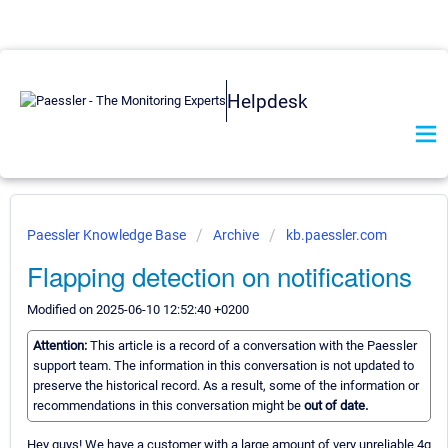
Helpdesk
Paessler Knowledge Base
Archive
kb.paessler.com
Flapping detection on notifications
Modified on 2025-06-10 12:52:40 +0200
Attention:
This article is a record of a conversation with the Paessler
support team. The information in this conversation is not updated to
preserve the historical record. As a result, some of the information or
recommendations in this conversation might be
out of date.
Hey guys! We have a customer with a large amount of very unreliable 4g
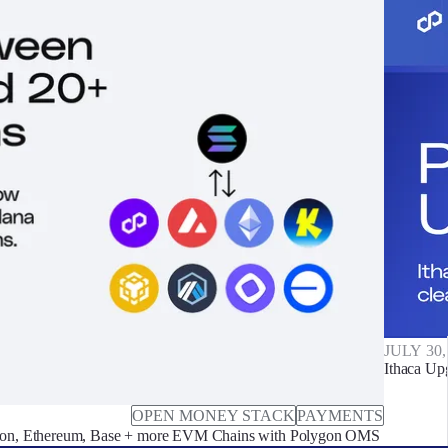
JULY 30,
Ithaca Up
OPEN MONEY STACK
PAYMENTS
on, Ethereum, Base + more EVM Chains with Polygon OMS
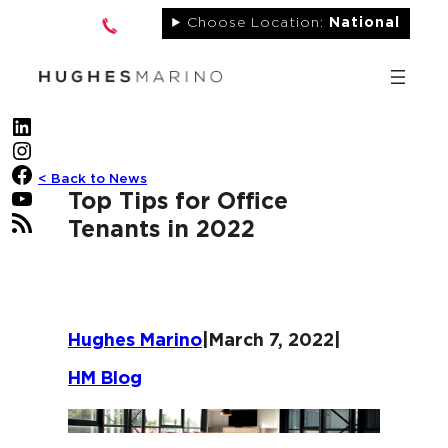
Skip
Choose Location:
National
to
content
LinkedIn
Instagram
Facebook
< Back to News
YouTube
Top Tips for Office
RSS Feed
Tenants in 2022
Hughes Marino
|
March 7, 2022
|
HM Blog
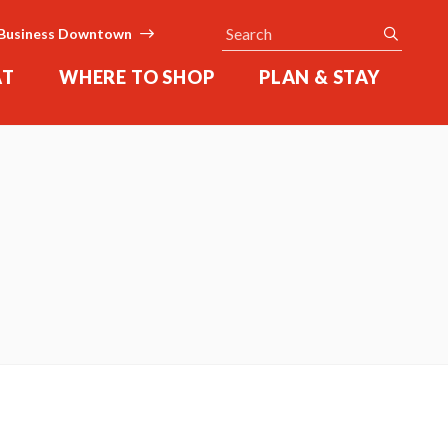
Search
submit
Business Downtown
AT
WHERE TO SHOP
PLAN & STAY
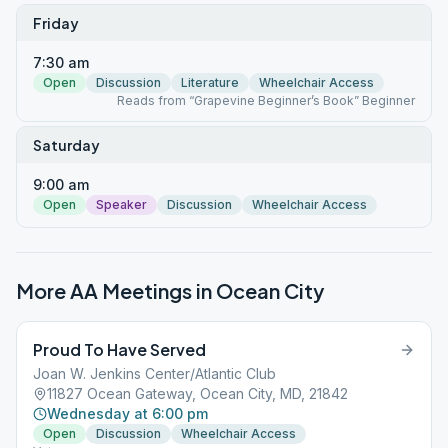
Friday
7:30 am
Open
Discussion
Literature
Wheelchair Access
Reads from “Grapevine Beginner’s Book” Beginner
Saturday
9:00 am
Open
Speaker
Discussion
Wheelchair Access
More AA Meetings in
Ocean City
Proud To Have Served
Joan W. Jenkins Center/Atlantic Club
11827 Ocean Gateway, Ocean City, MD, 21842
Wednesday at 6:00 pm
Open
Discussion
Wheelchair Access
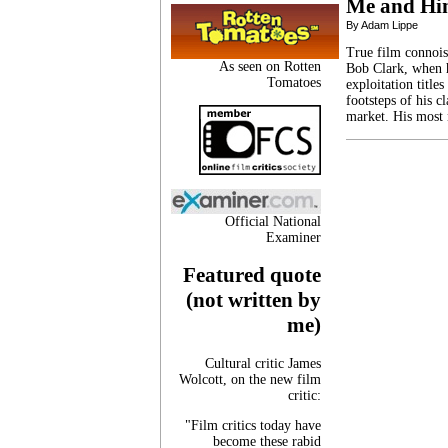
Me and H
By Adam Lippe
True film connoiss
As seen on Rotten
Bob Clark, when h
Tomatoes
exploitation title
footsteps of his c
market. His most
Official National
Examiner
Featured quote
(not written by
me)
Cultural critic James
Wolcott, on the new film
critic:
"Film critics today have
become these rabid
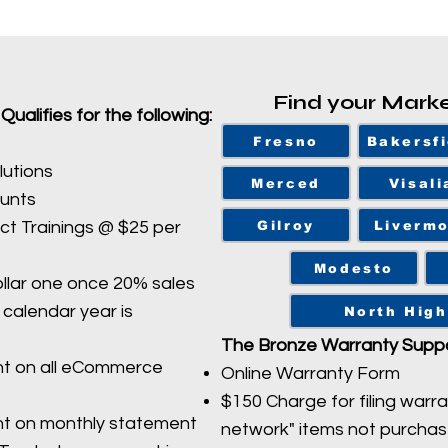
Find your Mark
alifies for the following:
Fresno
Bakersfi
lutions
Merced
Visali
ounts
Gilroy
Liverm
t Trainings @ $25 per
Modesto
llar one once 20% sales
calendar year is
North High
The Bronze Warranty Suppo
nt on all eCommerce
Online Warranty Form
$150 Charge for filing warra
nt on monthly statement
network" items not purcha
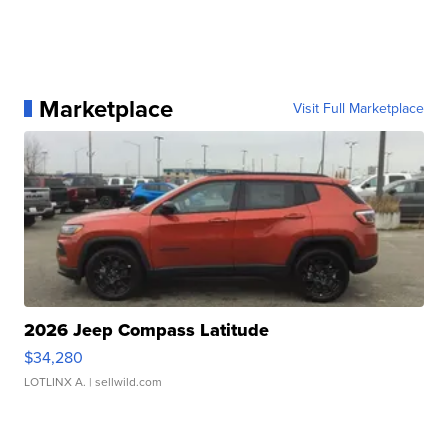
Marketplace
Visit Full Marketplace
2026 Jeep Compass Latitude
$34,280
LOTLINX A.
| sellwild.com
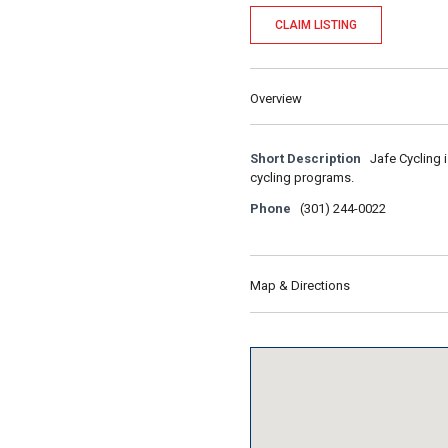
CLAIM LISTING
Overview
Short Description
Jafe Cycling 
cycling programs.
Phone
(301) 244-0022
Map & Directions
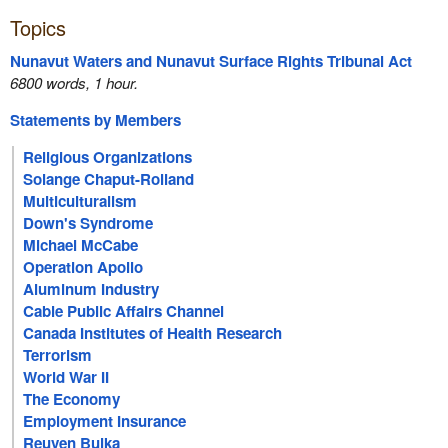
Topics
Nunavut Waters and Nunavut Surface Rights Tribunal Act
6800 words, 1 hour.
Statements by Members
Religious Organizations
Solange Chaput-Rolland
Multiculturalism
Down's Syndrome
Michael McCabe
Operation Apollo
Aluminum Industry
Cable Public Affairs Channel
Canada Institutes of Health Research
Terrorism
World War II
The Economy
Employment Insurance
Reuven Bulka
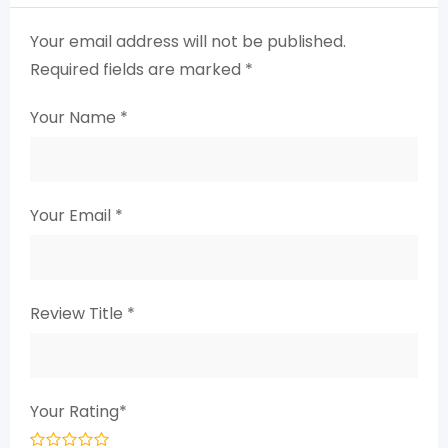
Your email address will not be published.
Required fields are marked
*
Your Name
*
Your Email
*
Review Title
*
Your Rating
*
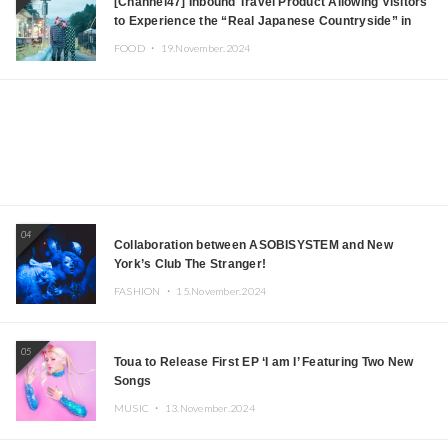
[Channel47] Inbound Travel Product Allowing Visitors
to Experience the “Real Japanese Countryside” in
Iida, Nagano Prefecture Now on Sale
FOOD ・
19.November.2024
04
Collaboration between ASOBISYSTEM and New
York’s Club The Stranger!
FASHION ・
15.November.2024
05
Toua to Release First EP ‘I am I’ Featuring Two New
Songs
MUSIC ・
13.November.2024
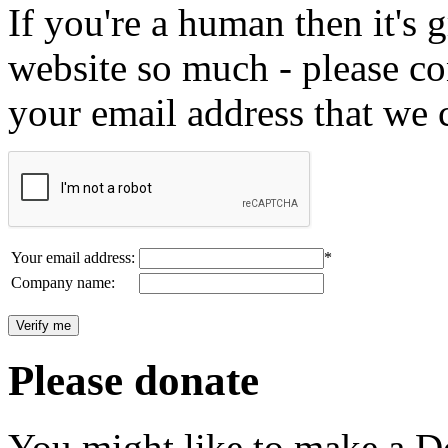
If you're a human then it's g
website so much - please c
your email address that we 
Your email address:
*
Company name:
Please donate
You might like to make a Do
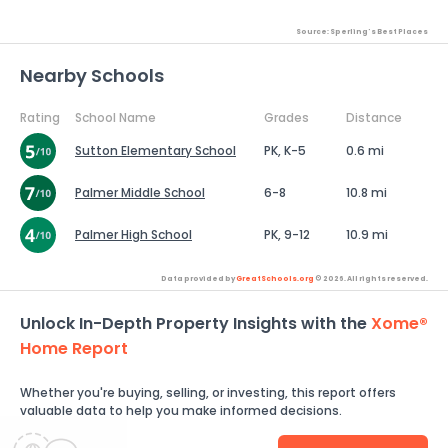
Source: Sperling's Best Places
Nearby Schools
Rating
School Name
Grades
Distance
Sutton Elementary School
PK, K-5
0.6 mi
Palmer Middle School
6-8
10.8 mi
Palmer High School
PK, 9-12
10.9 mi
Data provided by
GreatSchools.org
© 2026. All rights reserved.
Unlock In-Depth Property Insights with the
Xome®
Home Report
Whether you're buying, selling, or investing, this report offers
valuable data to help you make informed decisions.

★ ★ ★ ★ ★

_Description of the task_: Lines from the one with "[Channel47] Inbound Travel" through the final line of the listing above: copy them exactly, both ends included, and omit every picture.

_Output_:
[Channel47] Inbound Travel Product Allowing Visitors
to Experience the “Real Japanese Countryside” in
Iida, Nagano Prefecture Now on Sale
FOOD ・
19.November.2024
04
Collaboration between ASOBISYSTEM and New
York’s Club The Stranger!
FASHION ・
15.November.2024
05
Toua to Release First EP ‘I am I’ Featuring Two New
Songs
MUSIC ・
13.November.2024
If you're a human then it's g
website so much - please c
your email address that we 
Your email address:
*
Company name:
Please donate
You might like to make a Do
Source: Sperling's Best Places
Nearby Schools
Rating
School Name
Grades
Distance
Sutton Elementary School
PK, K-5
0.6 mi
Palmer Middle School
6-8
10.8 mi
Palmer High School
PK, 9-12
10.9 mi
Data provided by
GreatSchools.org
© 2026. All rights reserved.
Unlock In-Depth Property Insights with the
Xome®
Home Report
Whether you're buying, selling, or investing, this report offers
valuable data to help you make informed decisions.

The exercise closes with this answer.